Here we will be proving stokes law using basic concepts of physics.

We know that drag force is proportional to velocity and radius of the object and also to the viscosity of the fluid.

So, \(F_d \propto \eta^a v^b r^c\)

=> \(F_d = K \eta^a v^b r^c\); here, K is proportionality constant

By using the concept of units,

=> \([MLT^{-2}] = [ML^{-1}T^{-1}]^{a} [LT^{-1}]^{b} [L]^{c}\)                         

By expanding LHS and simplifying we get,

=> \([MLT^{-2}] = M^{a}.L^{-a+b+c}.T^{-a-c}\)  

Now comparing LHS and RHS we get,

\(
a = 1 …(1)\\
-a + b + c = 1 …(2)\\
a + c = 2 …(3)\\
\mbox{Substituting (1) in (3) we get,}\\
c = 1 …(4)\\
\mbox{Using (1) and (4) in equation (2)}\\
b = 1
\)

Then by substituting the obtained values of a, b and c in the original relation of drag force we get,

\(F_d = K \eta v r\)

But the proportionality constant ‘K’ was not derived but experimentally obtained by stokes as 6π.

Hence, the equation of stokes law becomes \(F_d = 6\pi\eta rv\). This equation is commonly known as the Stokes Law formula.

Terminal velocity

When a spherical object freely falls under gravity in a long liquid column, its velocity becomes constant after a certain period of time. This constant velocity is called Terminal Velocity.

Let us consider a spherical object of radius ‘r’ is falling under gravity in a long liquid column where ‘\(\eta\)’ is the viscosity of the liquid. The object obtains a terminal velocity say ‘\(v\)’ at some point during its motion. 

We know that an object has a constant velocity if the net force acting on it is zero.
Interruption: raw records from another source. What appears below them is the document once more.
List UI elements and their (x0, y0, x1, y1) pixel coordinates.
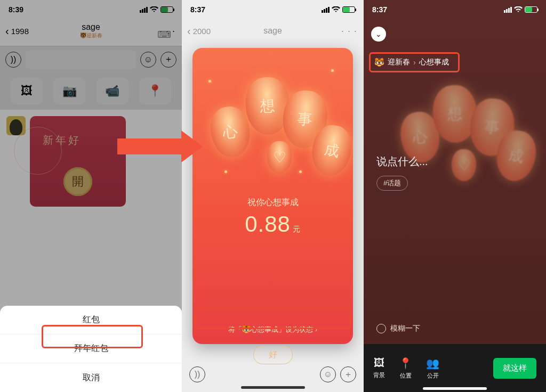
signal-icon (504, 7, 512, 13)
pin-icon: 📍 (399, 357, 412, 370)
lanterns-illustration: 心 想 事 成 ♡ (364, 69, 546, 323)
red-envelope-message[interactable]: 新年好 開 (30, 116, 126, 207)
chevron-left-icon: ‹ (187, 26, 191, 36)
emoji-icon[interactable]: ☺ (320, 366, 336, 382)
screen-open-envelope: 8:37 ‹ 2000 sage · · · 心 想 事 成 ♡ (182, 0, 364, 392)
back-button[interactable]: ‹ 2000 (187, 26, 211, 36)
lantern-char: 成 (323, 139, 341, 161)
gallery-icon[interactable]: 🖼 (11, 78, 43, 104)
back-count: 1998 (11, 27, 29, 36)
composer-toolbar: 🖼 背景 📍 位置 👥 公开 就这样 (364, 344, 546, 392)
envelope-open-button[interactable]: 開 (63, 167, 92, 196)
topic-chip[interactable]: #话题 (376, 176, 408, 191)
background-button[interactable]: 🖼 背景 (373, 357, 385, 379)
amount-text: 0.88元 (192, 211, 353, 237)
lanterns-illustration: 心 想 事 成 ♡ (192, 48, 353, 186)
close-dropdown-button[interactable]: ⌄ (371, 27, 386, 42)
chat-input-bar: )) ☺ ＋ (0, 46, 182, 72)
location-button[interactable]: 📍 位置 (399, 357, 412, 380)
status-time: 8:37 (190, 5, 205, 14)
message-input[interactable] (26, 51, 136, 69)
set-status-button[interactable]: 将「🐯心想事成」设为状态 › (192, 325, 353, 334)
attachment-tray: 🖼 📷 📹 📍 (0, 72, 182, 110)
people-icon: 👥 (426, 357, 439, 370)
status-text-input[interactable]: 说点什么... (376, 154, 428, 169)
more-button[interactable]: · · · (341, 26, 357, 37)
radio-icon (376, 324, 386, 333)
chat-input-bar: )) ☺ ＋ (182, 366, 364, 382)
chevron-right-icon: › (315, 326, 317, 333)
battery-icon (160, 6, 173, 13)
signal-icon (322, 7, 330, 13)
keyboard-icon: ⌨︎ (157, 29, 171, 40)
wifi-icon (514, 6, 523, 13)
screen-status-composer: 8:37 ⌄ 🐯 迎新春 › 心想事成 心 想 事 成 ♡ 说点什么... #话… (364, 0, 546, 392)
image-icon: 🖼 (374, 357, 384, 369)
plus-icon[interactable]: ＋ (160, 52, 176, 68)
voice-icon[interactable]: )) (189, 366, 205, 382)
camera-icon[interactable]: 📷 (53, 78, 85, 104)
voice-icon[interactable]: )) (5, 52, 21, 68)
back-button[interactable]: ‹ 1998 (5, 26, 29, 36)
breadcrumb[interactable]: 🐯 迎新春 › 心想事成 (374, 58, 449, 67)
chevron-right-icon: › (413, 58, 416, 67)
wifi-icon (150, 6, 158, 13)
visibility-button[interactable]: 👥 公开 (426, 357, 439, 380)
sheet-hongbao[interactable]: 红包 (0, 306, 182, 334)
sheet-newyear-hongbao[interactable]: 拜年红包 (0, 334, 182, 363)
crumb-a: 迎新春 (388, 58, 410, 67)
chat-title: sage (263, 26, 282, 36)
wifi-icon (332, 6, 340, 13)
crumb-b: 心想事成 (419, 58, 449, 67)
chat-title: sage (80, 22, 102, 32)
nav-bar: ‹ 1998 sage 🐯迎新春 · · · (0, 19, 182, 43)
chevron-left-icon: ‹ (5, 26, 9, 36)
plus-icon[interactable]: ＋ (340, 366, 356, 382)
battery-icon (342, 6, 355, 13)
lantern-char: 事 (296, 109, 313, 130)
action-sheet: 红包 拜年红包 取消 (0, 306, 182, 392)
location-icon[interactable]: 📍 (139, 78, 171, 104)
home-indicator[interactable] (241, 386, 305, 389)
flow-arrow-icon (117, 138, 181, 154)
signal-icon (140, 7, 148, 13)
confirm-button[interactable]: 就这样 (493, 358, 536, 379)
lantern-char: ♡ (273, 149, 286, 166)
video-icon[interactable]: 📹 (97, 78, 129, 104)
status-bar: 8:37 (364, 0, 546, 19)
lantern-char: 想 (260, 95, 276, 116)
sheet-cancel[interactable]: 取消 (0, 363, 182, 392)
lantern-char: 心 (221, 121, 239, 143)
back-count: 2000 (193, 27, 211, 36)
emoji-icon[interactable]: ☺ (140, 52, 156, 68)
status-bar: 8:39 (0, 0, 182, 19)
screen-chat: 8:39 ‹ 1998 sage 🐯迎新春 · · · (0, 0, 182, 392)
status-bar: 8:37 (182, 0, 364, 19)
chat-subtitle: 迎新春 (86, 32, 102, 38)
status-time: 8:37 (372, 5, 387, 14)
chevron-down-icon: ⌄ (375, 30, 382, 38)
envelope-result-card: 心 想 事 成 ♡ 祝你心想事成 0.88元 将「🐯心想事成」设为状态 › (192, 48, 353, 344)
battery-icon (525, 6, 537, 13)
status-time: 8:39 (9, 5, 23, 14)
wish-text: 祝你心想事成 (192, 197, 353, 208)
tiger-icon: 🐯 (374, 58, 384, 67)
nav-bar: ‹ 2000 sage · · · (182, 19, 364, 43)
home-indicator[interactable] (423, 387, 487, 390)
blur-toggle[interactable]: 模糊一下 (376, 324, 420, 333)
ok-button[interactable]: 好 (253, 346, 293, 364)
Using this principle on the spherical object we get,

\(
F_g = F_d + F_b\\
\begin{array}{ll}
\mbox{here,} & F_g\mbox{ – is gravitational force acting on the object}\\
& F_d\mbox{ – is drag force acting on the object}\\
& F_b\mbox{ – is the buoyant force on the object by the liquid}\\
\end{array}
\)

\(
mg = 6\pi\eta rv + F_b\\
\begin{array}{lll}
\mbox{here,} & m\mbox{ – is mass of the object}\\
& g\mbox{ – is acceleration due to gravity}\\
& \eta, v \mbox{ and } r\mbox{ have their usual meaning}\\
\end{array}
\)

By isolating ‘\(v\)’ we get,

=> \(\frac{mg – F_b}{6\pi\eta rv} …(1)\)

Mass ‘m’ of the object in terms of its volume and density can be written as,

\(m = \frac{4}{3}\pi r^3 \rho_{s}\); here \(\rho_s\) is density of the spherical object \( …(2)\)

The buoyant force on the object by the liquid is,

\(F_b = \frac{4}{3}\pi r^3 \rho_{l}\); here \(\rho_l\) is density of the liquid \( …(3)\)

Substituting equations (2) and (3) in (1),

\(
=> [\frac{4}{3}\pi r^3\rho_{s}g – \frac{4}{3} \pi r^3 \rho_l]/6\pi \eta r = v\\
=> [\frac{4}{3} \pi r^3(\rho_{s}g – \rho_l)]/6\pi \eta r = v\\
=> v = \frac{4}{3} \pi r^3[(\rho_{s}g – \rho_l)/6\pi \eta r]\\
=> v = [2r^2(\rho_{s}g – \rho_l)/9\eta]\\
\)

Therefore, \(v = \frac{2}{9}[r^2(\rho_{s}g – \rho_l)/9\eta]\) is the terminal velocity equation.

Applications

1. Stokes law is used in Hydrocyclones and Centrifuges.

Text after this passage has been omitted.